Mob violence in the United States is usually associated with the southern lynch mobs who terrorized African Americans during the Jim Crow era. In Forgotten Dead, William D. Carrigan and Clive Webb uncover a comparatively neglected chapter in the story of American racial violence, the lynching of persons of Mexican origin or descent. Over eight decades lynch mobs murdered hundreds of Mexicans, mostly in the American Southwest. Racial prejudice, a lack of
respect for local courts, and economic competition all fueled the actions of the mob. Sometimes ordinary citizens committed these acts because of the alleged failure of the criminal justice system; other times the culprits were law enforcement officers themselves. Violence also occurred against the backdrop of
continuing tensions along the border between the United States and Mexico aggravated by criminal raids, military escalation, and political revolution.
Based on Spanish and English archival documents from both sides of the border, Forgotten Dead explores through detailed case studies the characteristics and causes of mob violence against Mexicans across time and place.

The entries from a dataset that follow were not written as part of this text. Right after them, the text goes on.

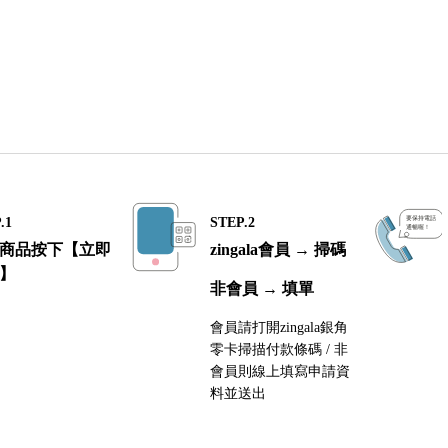
.1
STEP.2
商品按下【立即
zingala會員 → 掃碼
】
非會員 → 填單
會員請打開zingala銀角
零卡掃描付款條碼 / 非
會員則線上填寫申請資
料並送出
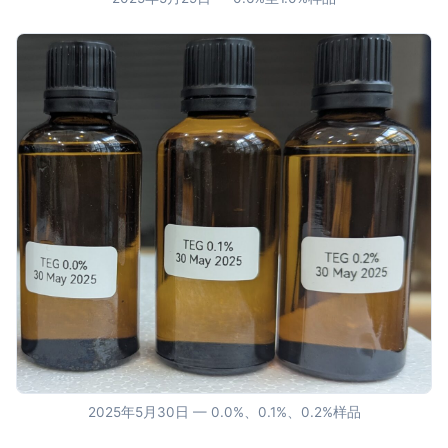
2025年5月30日 — 0.0%、0.1%、0.2%样品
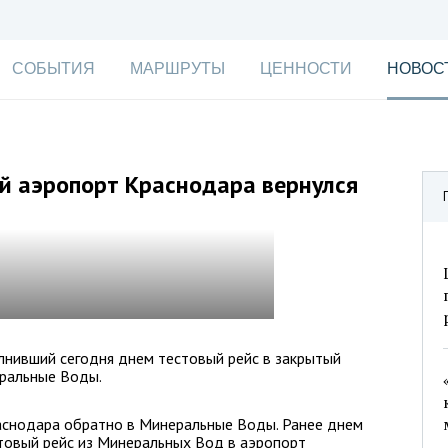
СОБЫТИЯ
МАРШРУТЫ
ЦЕННОСТИ
НОВОС
й аэропорт Краснодара вернулся
лнивший сегодня днем тестовый рейс в закрытый
еральные Воды.
аснодара обратно в Минеральные Воды. Ранее днем
товый рейс из Минеральных Вод в аэропорт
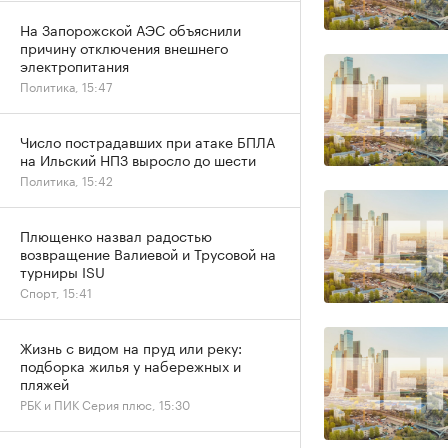
На Запорожской АЭС объяснили
причину отключения внешнего
электропитания
Политика, 15:47
Число пострадавших при атаке БПЛА
на Ильский НПЗ выросло до шести
Политика, 15:42
Плющенко назвал радостью
возвращение Валиевой и Трусовой на
турниры ISU
Спорт, 15:41
Жизнь с видом на пруд или реку:
подборка жилья у набережных и
пляжей
РБК и ПИК Серия плюс, 15:30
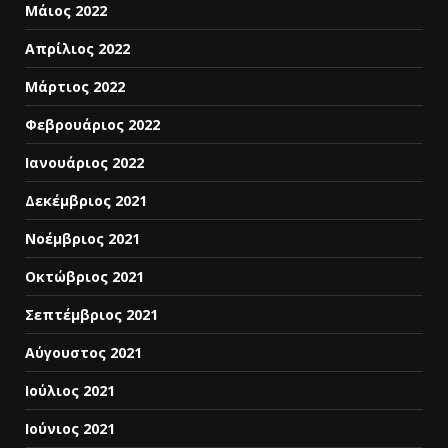
Μάιος 2022
Απρίλιος 2022
Μάρτιος 2022
Φεβρουάριος 2022
Ιανουάριος 2022
Δεκέμβριος 2021
Νοέμβριος 2021
Οκτώβριος 2021
Σεπτέμβριος 2021
Αύγουστος 2021
Ιούλιος 2021
Ιούνιος 2021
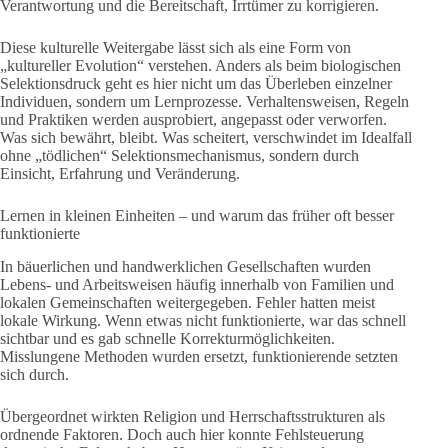
Verantwortung und die Bereitschaft, Irrtümer zu korrigieren.
Diese kulturelle Weitergabe lässt sich als eine Form von
„kultureller Evolution“ verstehen. Anders als beim biologischen
Selektionsdruck geht es hier nicht um das Überleben einzelner
Individuen, sondern um Lernprozesse. Verhaltensweisen, Regeln
und Praktiken werden ausprobiert, angepasst oder verworfen.
Was sich bewährt, bleibt. Was scheitert, verschwindet im Idealfall
ohne „tödlichen“ Selektionsmechanismus, sondern durch
Einsicht, Erfahrung und Veränderung.
Lernen in kleinen Einheiten – und warum das früher oft besser
funktionierte
In bäuerlichen und handwerklichen Gesellschaften wurden
Lebens- und Arbeitsweisen häufig innerhalb von Familien und
lokalen Gemeinschaften weitergegeben. Fehler hatten meist
lokale Wirkung. Wenn etwas nicht funktionierte, war das schnell
sichtbar und es gab schnelle Korrekturmöglichkeiten.
Misslungene Methoden wurden ersetzt, funktionierende setzten
sich durch.
Übergeordnet wirkten Religion und Herrschaftsstrukturen als
ordnende Faktoren. Doch auch hier konnte Fehlsteuerung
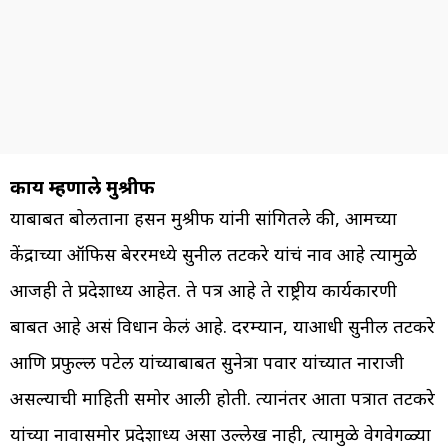
काय म्हणाले मुश्रीफ
याबाबत बोलताना हसन मुश्रीफ यांनी सांगितले की, आमच्या
केंद्राच्या ऑफिस बेररमध्ये सुनील तटकरे यांचं नाव आहे त्यामुळे
आजही ते प्रदेशाध्यक्ष आहेत. ते पत्र आहे ते राष्ट्रीय कार्यकारणी
बाबत आहे असं विधान केलं आहे. दरम्यान, याआधी सुनील तटकरे
आणि प्रफुल्ल पटेल यांच्याबाबत सुनेत्रा पवार यांच्यात नाराजी
असल्याची माहिती समोर आली होती. त्यानंतर आता पत्रात तटकरे
यांच्या नावासमोर प्रदेशाध्यक्ष असा उल्लेख नाही, त्यामुळे वेगवेगळ्या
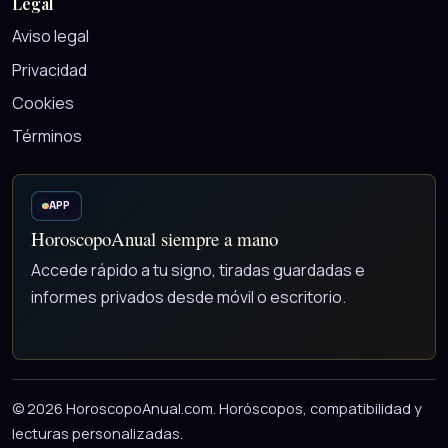
Legal
Aviso legal
Privacidad
Cookies
Términos
APP
HoroscopoAnual siempre a mano
Accede rápido a tu signo, tiradas guardadas e
informes privados desde móvil o escritorio.
© 2026 HoroscopoAnual.com. Horóscopos, compatibilidad y
lecturas personalizadas.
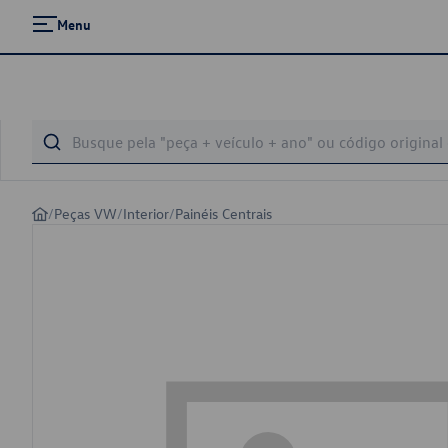
Menu
/
Peças VW
/
Interior
/
Painéis Centrais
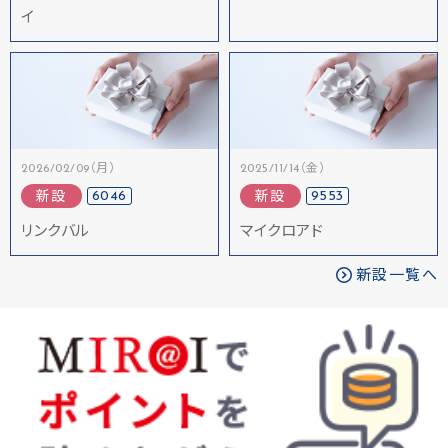
イ
2026/02/09（月）
2025/11/14（金）
6046
9553
新設
新設
リンクバル
マイクロアド
新設一覧へ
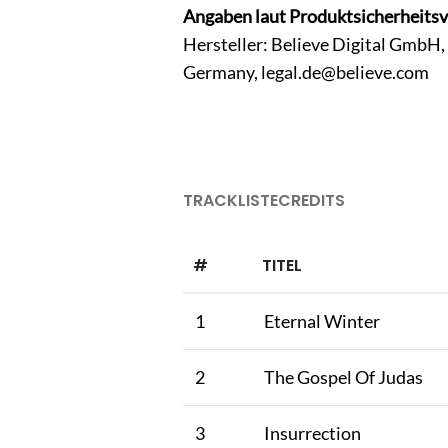
Angaben laut Produktsicherheits
Hersteller: Believe Digital GmbH
Germany,
legal.de@believe.com
TRACKLISTE
CREDITS
#
TITEL
1
Eternal Winter
2
The Gospel Of Judas
3
Insurrection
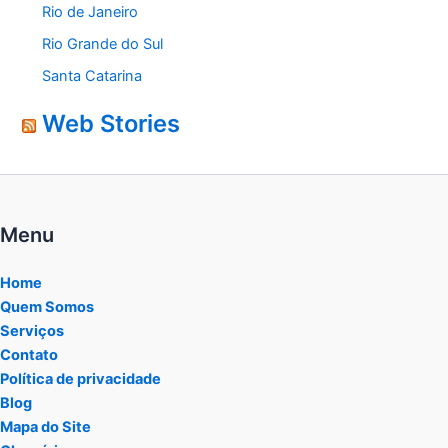
Rio de Janeiro
Rio Grande do Sul
Santa Catarina
Web Stories
Menu
Home
Quem Somos
Serviços
Contato
Política de privacidade
Blog
Mapa do Site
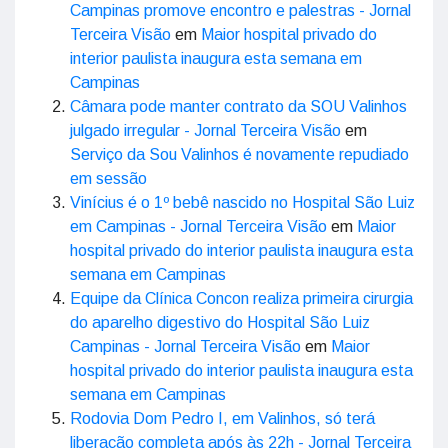
Campinas promove encontro e palestras - Jornal
Terceira Visão
em
Maior hospital privado do
interior paulista inaugura esta semana em
Campinas
Câmara pode manter contrato da SOU Valinhos
julgado irregular - Jornal Terceira Visão
em
Serviço da Sou Valinhos é novamente repudiado
em sessão
Vinícius é o 1º bebê nascido no Hospital São Luiz
em Campinas - Jornal Terceira Visão
em
Maior
hospital privado do interior paulista inaugura esta
semana em Campinas
Equipe da Clínica Concon realiza primeira cirurgia
do aparelho digestivo do Hospital São Luiz
Campinas - Jornal Terceira Visão
em
Maior
hospital privado do interior paulista inaugura esta
semana em Campinas
Rodovia Dom Pedro I, em Valinhos, só terá
liberação completa após às 22h - Jornal Terceira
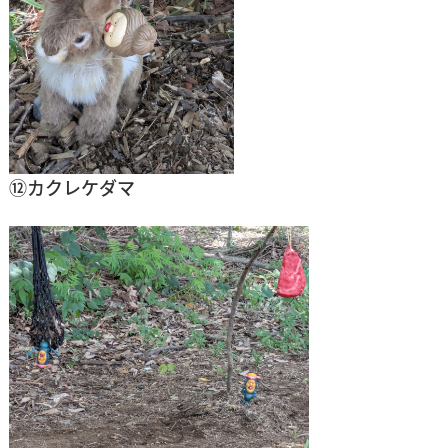
⑫カクレケダマ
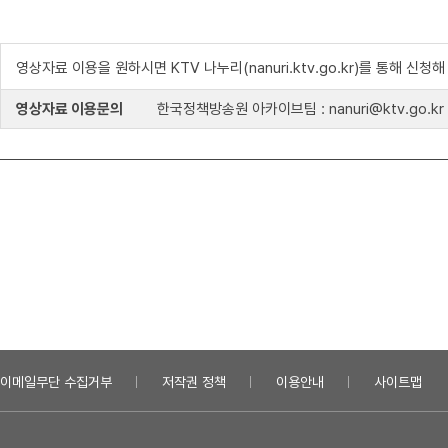
영상자료 이용을 원하시면 KTV 나누리(nanuri.ktv.go.kr)를 통해 신청
영상자료 이용문의
한국정책방송원 아카이브팀 : nanuri@ktv.go.kr
이메일무단 수집거부
저작권 정책
이용안내
사이트맵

It also relates the numerous acts of resistance by Mexicans, including armed self-defense, crusading journalism, and lobbying by diplomats who pressured the United States to honor its rhetorical commitment to democracy. Finally, it contains the first-ever inventory of
Mexican victims of mob violence in the United States.
Carrigan and Webb assess how Mexican lynching victims came in the minds of many Americans to be the "forgotten dead" and provide a timely account of Latinos' historical struggle for recognition of civil and human rights.